È il Paese ospitante che di solito indica chi dovrà presiedere e indirizzare i lavori della conferenza.

Gli Emirati Arabi Uniti hanno scelto come presidente Sultan Ahmed Al Jaber, ministro dell’Industria e amministratore delegato della Abu Dhabi National Oil Company, la compagnia petrolifera nazionale.

La Bbc ha pubblicato una serie di documenti che accusano Al Jaber di aver approfittato dell’evento per negoziare accordi privati sulla vendita di petrolio durante le riunioni preparatorie della rassegna.

A Dubai i lobbisti delle aziende di combustibili fossili accreditati erano un esercito: 2.456.

Solo due anni prima a Glasgow erano 503.

Nel 2024 l’organizzazione della Cop spetta al gruppo regionale dell’Europa Orientale, costituito da 23 Paesi.

Si è candidata per prima la Bulgaria, ma Putin ha imposto il veto contro tutti i Paesi della Ue (causa guerra in Ucraina) e la candidatura è stata ritirata.

Alla fine, si è fatto avanti l’Azerbaigian.

Nonostante nel gruppo sia presente anche l’Armenia, con la quale l’Azerbaigian è in guerra da 30 anni per il controllo della regione del Nagorno-Karabakh, l’ex repubblica sovietica è riuscita a spuntarla.

L’Azerbaigian, il cui Pil dipende per il 50% dall’esportazione di petrolio e gas, ha annunciato che il presidente della Cop29 sarà Mukhtar Babayev, attuale ministro dell’Ambiente ed ex dirigente della Socar, società produttrice di petrolio e gas di proprietà statale.

Il Paese non prevede al momento alcun allontanamento dai fossili, ma un aumento di un terzo della produzione di gas entro il 2033.

I costi organizzativi della conferenza, inclusi quelli relativi alla sicurezza, sono a carico del Paese ospitante.

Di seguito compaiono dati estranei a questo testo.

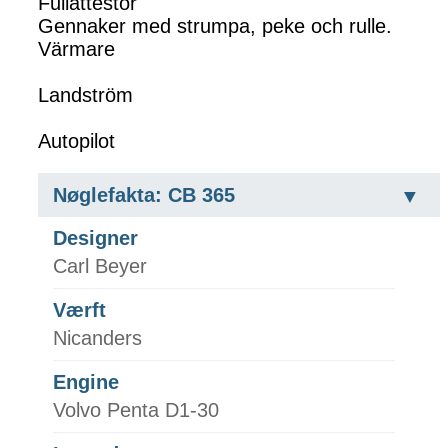
Fullattestor
Gennaker med strumpa, peke och rulle.
Värmare
Landström
Autopilot
Nøglefakta: CB 365
Designer
Carl Beyer
Værft
Nicanders
Engine
Volvo Penta D1-30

La spesa per lo sfarzo decisamente poco sostenibile di Dubai non è nota, mentre si conosce quello che ha sborsato la Francia nel 2015: 187 milioni di euro, ma è riuscita a recuperarne il 20% attraverso gli sponsor, e altri 100 milioni dall’arrivo di migliaia di partecipanti e dall’attività dei privati.

Strada facendo la COP è via via diventata sempre più simile all’Esposizione universale, e qualcuno l’ha anche ribattezzata ‘la Davos verde’ per la presenza di miliardari e star dello spettacolo che sbarcano dai loro jet ultra-inquinanti.

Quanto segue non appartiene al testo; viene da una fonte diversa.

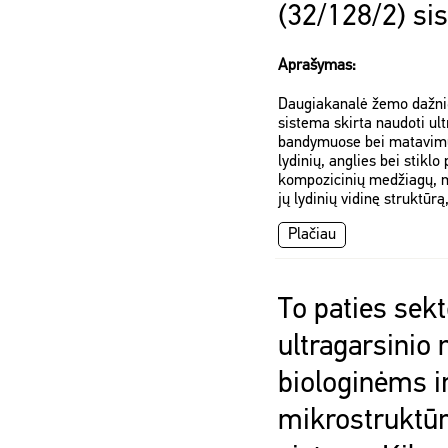
(32/128/2) si
Aprašymas:
Daugiakanalė žemo dažnio
sistema skirta naudoti u
bandymuose bei matavimuos
lydinių, anglies bei stiklo 
kompozicinių medžiagų, m
jų lydinių vidinę struktūrą
Plačiau
To paties sekt
ultragarsinio
biologinėms i
mikrostruktūr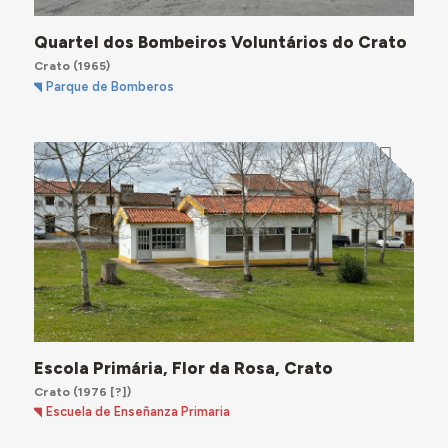
Quartel dos Bombeiros Voluntários do Crato
Crato
(1965)
Parque de Bomberos
Escola Primária, Flor da Rosa, Crato
Crato
(1976 [?])
Escuela de Enseñanza Primaria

Un contesto dove la lobby petrolifera sa muoversi con grande abilità.

Se fino a qualche anno fa finanziava a suon di miliardi enti no-profit e organizzazioni pseudo-scientifiche per diffondere fake news sul riscaldamento climatico, ora punta tutte le sue carte sulle nuove tecnologie per catturare le emissioni.

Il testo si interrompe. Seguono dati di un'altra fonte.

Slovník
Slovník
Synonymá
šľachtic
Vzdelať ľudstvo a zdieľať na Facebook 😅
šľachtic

Secondo Greenpeace finora questi strumenti hanno dato risultati deludenti e comunque possono solo affiancare, non sostituire il processo di riduzione delle emissioni di CO2.

Infatti, nonostante gli impegni presi, i Paesi petroliferi più che investire su nuove tecnologie non mollano la presa.

L’ultimo rapporto del ‘Programma delle Nazioni Unite per l’Ambiente’ è molto chiaro: la maggior parte dei Paesi esportatori, tra cui Russia, Arabia Saudita, Emirati Arabi, Stati Uniti e Canada, pianificano di aumentare la produzione nel prossimo decennio.